* Supplied entries
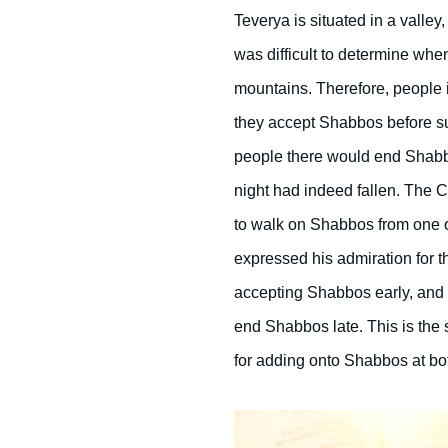
Teverya is situated in a valley,
was difficult to determine whe
mountains. Therefore, people 
they accept Shabbos before sun
people there would end Shabbos
night had indeed fallen. The C
to walk on Shabbos from one of
expressed his admiration for
accepting Shabbos early, and
end Shabbos late. This is the 
for adding onto Shabbos at bot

* Work required
What must be returned is a bare number, the count of lines in the entries holding the string "Shabbos".

* Task output
6